More work followed in 1996 and 1997, when a dig led by Nicholas Conard, Michael Bolus and Andrew Kandel was conducted in the valley in front of the caves. Interior excavation was resumed in 2008 to 2013 by the Landesamt für Denkmalpflege Baden-Württemberg (state office for monument protection). This work, led by Thomas Beutelspacher and C.J. Kind managed to locate the exact spot in which the Lion-man had been discovered and to find numerous additional ivory splinters that were found to fit onto the figurine. Dating of bones found immediately next to them yielded an age of 35,000 to 41,000 years.

In addition to the Lion-man figurine, pendants carved from mammoth ivory and perforated animal teeth dating from the Aurignacian have been uncovered at the cave.

==Archaeogenetics==
On 27 August 1937, excavators discovered the right femur diaphysis, measuring around 25 cm in length, of an archaic hominin in the cave. The femur came from a layer associated with Middle Paleolithic Mousterian artefacts. This femur represents the only archaic hominin fossil found in a Mousterian context within the entire Swabian Jura region. Attempts to radiocarbon date the femur have yielded inconsistent results; however, molecular dating suggests that the femur is roughly 124,000 years old.

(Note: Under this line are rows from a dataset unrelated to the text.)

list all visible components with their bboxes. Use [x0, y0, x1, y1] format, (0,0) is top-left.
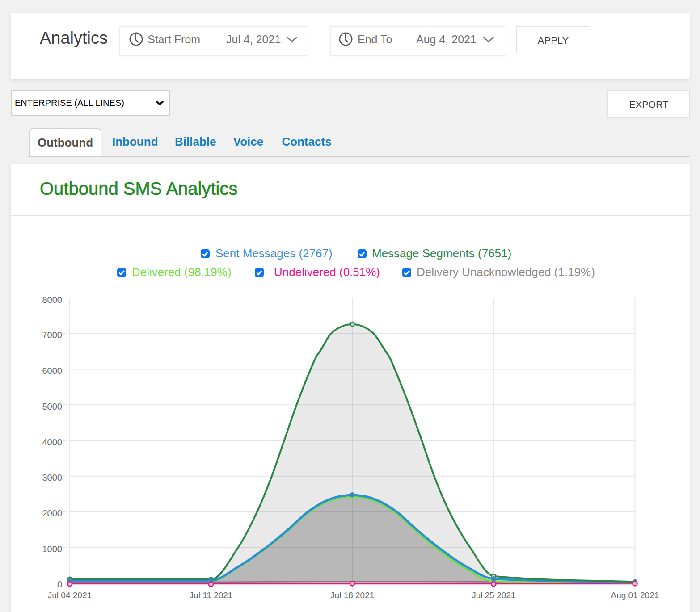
svg-text:Jul 25 2021: Jul 25 2021	[472, 591, 515, 600]
svg-text:7000: 7000	[42, 330, 63, 340]
svg-text:6000: 6000	[42, 366, 63, 376]
svg-text:2000: 2000	[42, 508, 63, 518]
svg-text:0: 0	[57, 579, 62, 589]
svg-text:8000: 8000	[42, 295, 63, 305]
svg-text:Jul 11 2021: Jul 11 2021	[190, 591, 233, 600]
svg-text:3000: 3000	[42, 473, 63, 482]
svg-text:Aug 01 2021: Aug 01 2021	[611, 591, 659, 600]
svg-text:Jul 04 2021: Jul 04 2021	[48, 591, 92, 600]
svg-text:1000: 1000	[42, 544, 63, 554]
svg-text:Jul 18 2021: Jul 18 2021	[330, 591, 374, 600]
svg-text:4000: 4000	[42, 437, 63, 447]
svg-text:5000: 5000	[42, 402, 63, 411]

In 2017, researchers successfully sequenced the full mtDNA genome from the femur. The results confirmed that the femur belonged to a Neanderthal. The mtDNA from the Hohlenstein-Stadel sample is highly divergent from those of other available Neanderthal samples. The addition of this mtDNA sample itself results in a near doubling of the genetic diversity of available Neanderthal mtDNA using Watterson's estimator theta; this suggests that Neanderthal mtDNA diversity was higher than previously presumed. Researchers estimate that the Hohlenstein-Stadel mtDNA diverged from other Neanderthal lineages around 270,000 years ago.

==UNESCO World Heritage Site==
In January 2016, the federal government of Germany applied for the status of World Heritage Site for two valleys with six caves named Höhlen der ältesten Eiszeitkunst ("caves with the oldest Ice Age art"). The site would encompass areas in the Lonetal (valley of the Lone) and the Achtal (valley of the Ach), both in the southern Swabian Jura. The former includes the caves Hohlenstein-Stadel, Vogelherd and Bocksteinhöhle, the latter Geissenklösterle, Hohle Fels and Sirgenstein Cave. Each valley would contain a core area of around 3 to 4 km length, surrounded by a buffer zone of a least 100 m width.

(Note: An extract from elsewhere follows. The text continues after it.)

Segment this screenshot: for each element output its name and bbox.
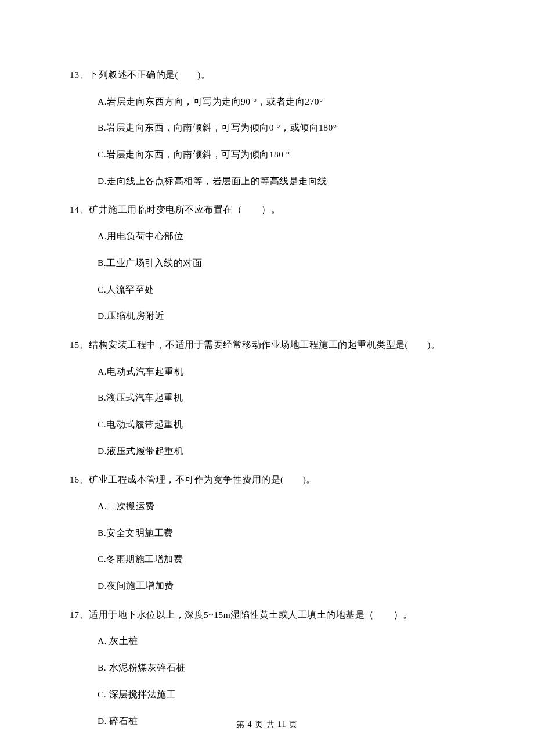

In the argument why these sites deserve recognition as a part of the universal human heritage, the area is described as the source of the currently oldest (non-stationary) works of human art in the form of carved animal and humanoid figurines as well as the oldest musical instruments. Their creators lived, were inspired, and worked in and around these caves. The caves also served as the repositories of the figurines which may have been used in a religious context. In addition, they were the venue where performers used the excavated musical instruments and where the social groups lived from which the artists sprang.

The committee awarded the status of WHS in July 2017.